Photograph by Peter Cahn: George and Mary Foster in the home of Doña Micaela González, Tzintzuntzan, Michoacán; June 2000
George McClelland Foster was born in 1913 in Sioux Falls, South Dakota, and raised in Iowa. He obtained his bachelor's degree in anthropology under Melville Herskovits at Northwestern University in 1935. After visiting Mexico for the first time as a tourist in 1936, he decided to focus on the country for his professional career. In 1940-41, he conducted research on the economic life of the Sierra Popoluca Indians of Veracruz, for which he earned a doctorate in anthropology from UC Berkeley in 1941. From 1944 to 1946, he taught at the National School of Anthropology and History in Mexico City, while conducting eighteen months of fieldwork in Tzintzuntzan for the Smithsonian's Institute of Social Anthropology (1945-46).
George Foster served as director of the Institute (1946-53) before becoming a professor of anthropology at UC Berkeley, where he remained for the rest of his career. During 1949-50, he conducted comparative fieldwork in Spain, researching the cultural background of Latin America.

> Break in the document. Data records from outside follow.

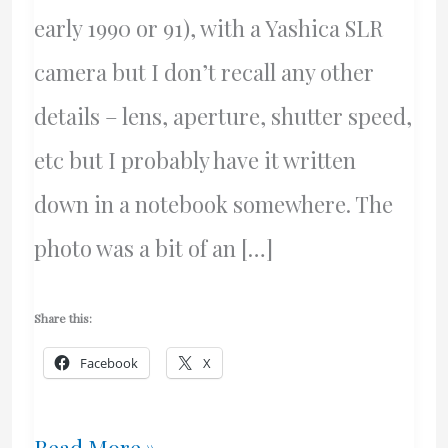
early 1990 or 91), with a Yashica SLR
camera but I don’t recall any other
details – lens, aperture, shutter speed,
etc but I probably have it written
down in a notebook somewhere. The
photo was a bit of an […]
Share this:
Facebook
X
Thunder
Read More »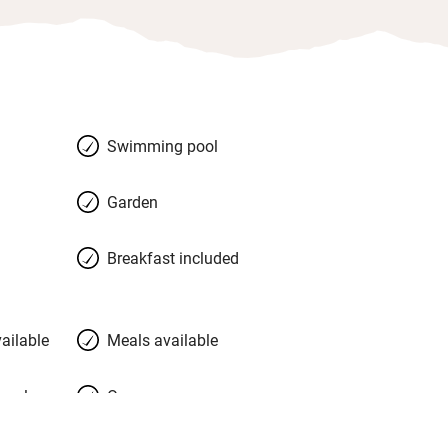
Swimming pool
Garden
Breakfast included
ailable
Meals available
meals
Oven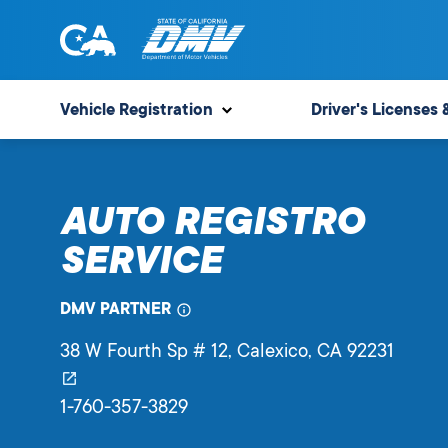
Skip
to
content
State
State
of
of
Vehicle Registration
Driver's Licenses 
California
California
Department
of
AUTO REGISTRO
Motor
Vehicles
SERVICE
DMV PARTNER
38 W Fourth Sp # 12
, Calexico,
CA
92231
1-760-357-3829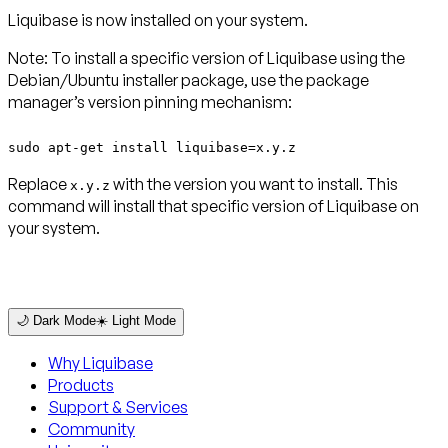
Liquibase is now installed on your system.
Note
: To install a specific version of Liquibase using the
Debian/Ubuntu installer package, use the package
manager’s version pinning mechanism:
sudo apt-get install liquibase=x.y.z
Replace
with the version you want to install. This
x.y.z
command will install that specific version of Liquibase on
your system.
🌙 Dark Mode
☀️ Light Mode
Why Liquibase
Products
Support & Services
Community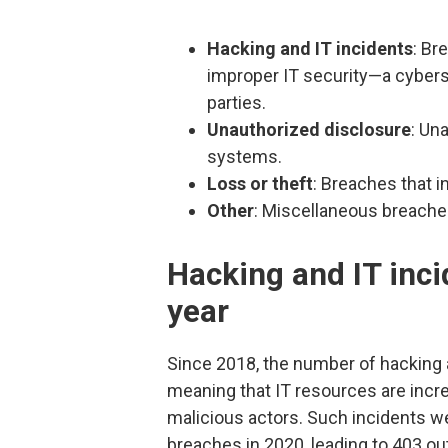
Hacking and IT incidents
: Br
improper IT security—a cyber
parties.
Unauthorized disclosure
: Un
systems.
Loss or theft
: Breaches that i
Other
: Miscellaneous breache
Hacking and IT inci
year
Since 2018, the number of hacking 
meaning that IT resources are incr
malicious actors. Such incidents we
breaches in 2020, leading to 403 o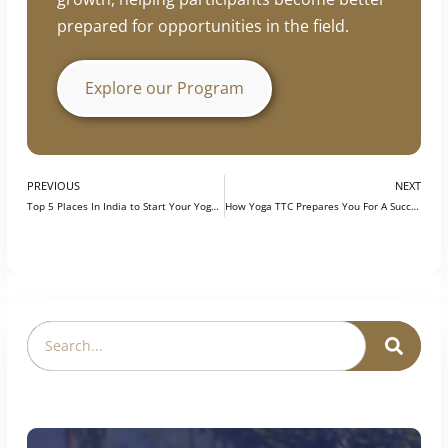
industry knowledge, and professional
development. The program is designed to
support continuous learning and career
growth, helping participants become better
prepared for opportunities in the field.
Explore our Program
PREVIOUS
NEXT
Top 5 Places In India to Start Your Yoga Career
How Yoga TTC Prepares You For A Successful Career In Teaching Yoga?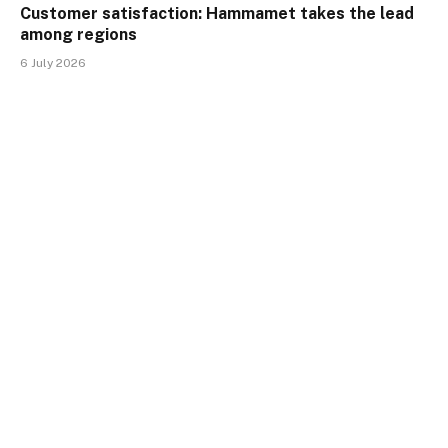
Customer satisfaction: Hammamet takes the lead
among regions
6 July 2026
Customer satisfaction: Tunis, Sousse, and
Hammamet are neck and neck
10 June 2026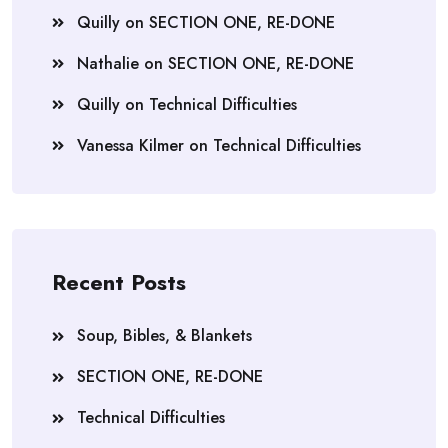
Quilly
on
SECTION ONE, RE-DONE
Nathalie
on
SECTION ONE, RE-DONE
Quilly
on
Technical Difficulties
Vanessa Kilmer
on
Technical Difficulties
Recent Posts
Soup, Bibles, & Blankets
SECTION ONE, RE-DONE
Technical Difficulties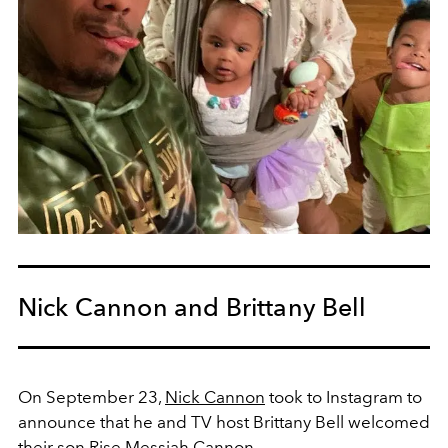
Nick Cannon and Brittany Bell
On September 23,
Nick Cannon
took to Instagram to
announce that he and TV host Brittany Bell welcomed
their son
Rise Messiah Cannon.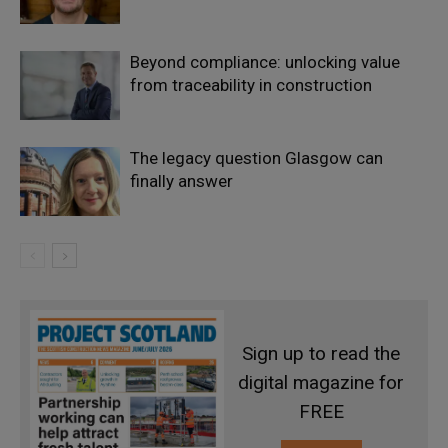
Beyond compliance: unlocking value
from traceability in construction
The legacy question Glasgow can
finally answer
Sign up to read the
digital magazine for
FREE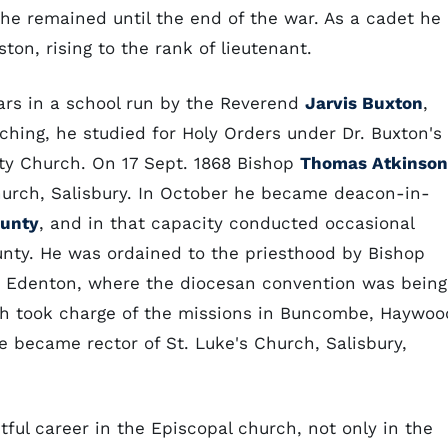
he remained until the end of the war. As a cadet he
ton, rising to the rank of lieutenant.
ars in a school run by the Reverend
Jarvis Buxton
,
aching, he studied for Holy Orders under Dr. Buxton's
nity Church. On 17 Sept. 1868 Bishop
Thomas Atkinson
hurch, Salisbury. In October he became deacon-in-
ounty
, and in that capacity conducted occasional
ounty. He was ordained to the priesthood by Bishop
h, Edenton, where the diocesan convention was being
och took charge of the missions in Buncombe, Haywoo
 became rector of St. Luke's Church, Salisbury,
tful career in the Episcopal church, not only in the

In 1958 he returned to Tzintzuntzan, where he has spent part of every year through the year 2000. During these visits, in which he helped develop the methodology of long-term research in ethnography, he has investigated economic, demographic, and socio-cultural change. In addition to these research interests, Dr. Foster is known for his fundamental contributions to peasant studies, the concept of "the limited good," and of hot-cold theories of disease. He is a founder of the modern subfield of medical anthropology, and made important contributions to the study of pottery technology. As a developer of applied anthropology, he has traveled throughout South Asia, Southeast Asia, East Africa, as well as Latin America.

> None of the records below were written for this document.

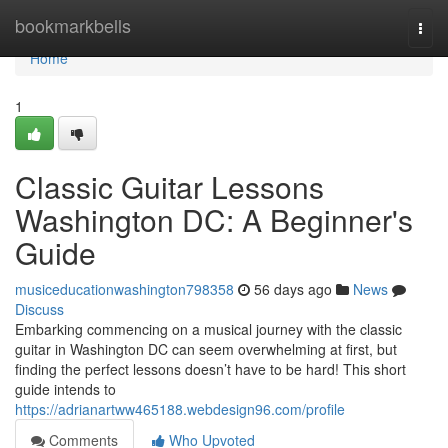
Home
bookmarkbells
Togg
navi
Home
1
Classic Guitar Lessons
Washington DC: A Beginner's
Guide
musiceducationwashington798358
56 days ago
News
Discuss
Embarking commencing on a musical journey with the classic
guitar in Washington DC can seem overwhelming at first, but
finding the perfect lessons doesn’t have to be hard! This short
guide intends to
https://adrianartww465188.webdesign96.com/profile
Comments
Who Upvoted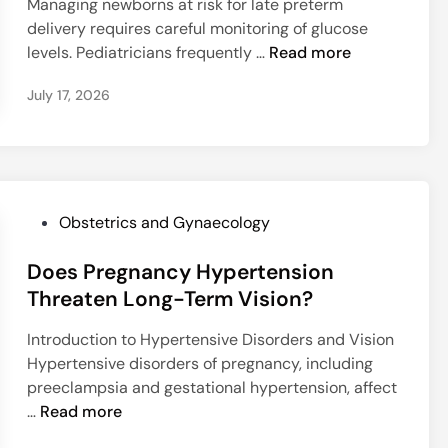
c
Managing newborns at risk for late preterm
n
d
c
e
delivery requires careful monitoring of glucose
c
i
t
D
levels. Pediatricians frequently …
Read more
e
n
r
o
r
u
July 17, 2026
e
H
m
s
o
S
E
r
u
a
m
r
r
o
g
l
P
n
Obstetrics and Gynaecology
i
y
o
e
c
H
Does Pregnancy Hypertension
s
T
a
y
t
h
Threaten Long-Term Vision?
l
p
e
e
M
Introduction to Hypertensive Disorders and Vision
o
d
r
a
Hypertensive disorders of pregnancy, including
g
i
a
n
preeclampsia and gestational hypertension, affect
l
n
p
a
D
…
Read more
y
y
g
o
c
S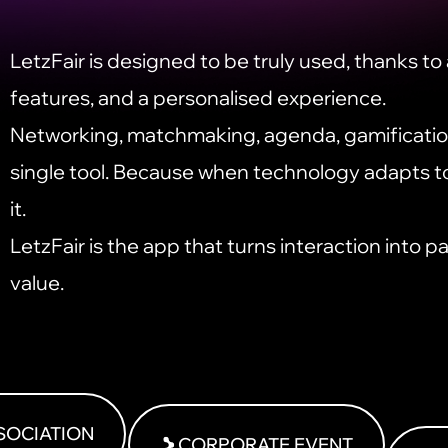
LetzFair is designed to be truly used, thanks to a
features, and a personalised experience.
Networking, matchmaking, agenda, gamification
single tool. Because when technology adapts t
it.
LetzFair is the app that turns interaction into pa
value.
SOCIATION
CORPORATE EVENT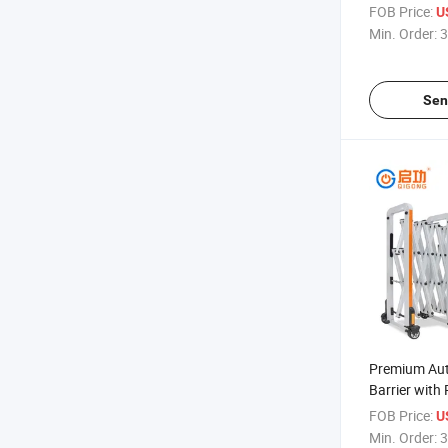
Retractable 
FOB Price:
U
Min. Order:
3
Sen
Premium Au
Barrier with
Features
FOB Price:
U
Min. Order:
3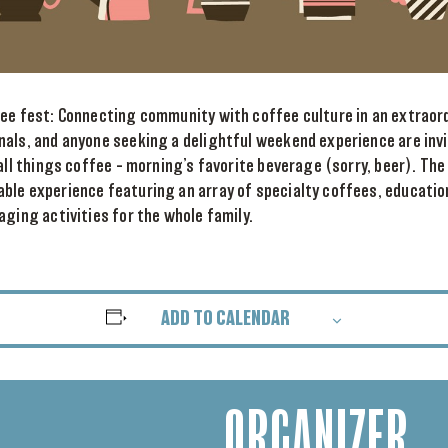
fee fest: Connecting community with coffee culture in an extraord
nals, and anyone seeking a delightful weekend experience are inv
 all things coffee – morning’s favorite beverage (sorry, beer). Th
ble experience featuring an array of specialty coffees, educati
aging activities for the whole family.
ADD TO CALENDAR
ORGANIZER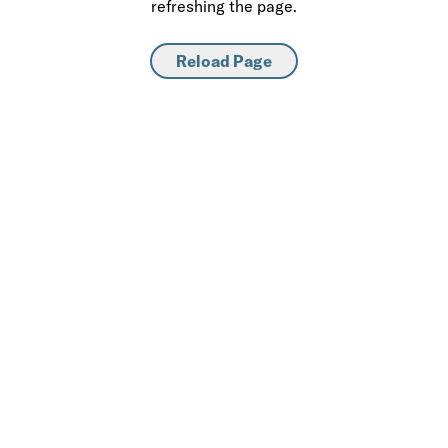
refreshing the page.
Reload Page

Professor Foster is a member of the National Academy of Science, the winner of many awards, and has served as president of the American Anthropological Association (1970). He is the author of over twenty-one books and monographs (many translated into Spanish), including two major studies of Tzintzuntzan: Empire's Children: The People of Tzintzuntzan (1948) and Tzintzuntzan: Mexican Peasants in a Changing World (1967; revised editions, 1979, 1988); as well as more than one hundred articles. Since his retirement in 1979, George Foster has remained an active scholar.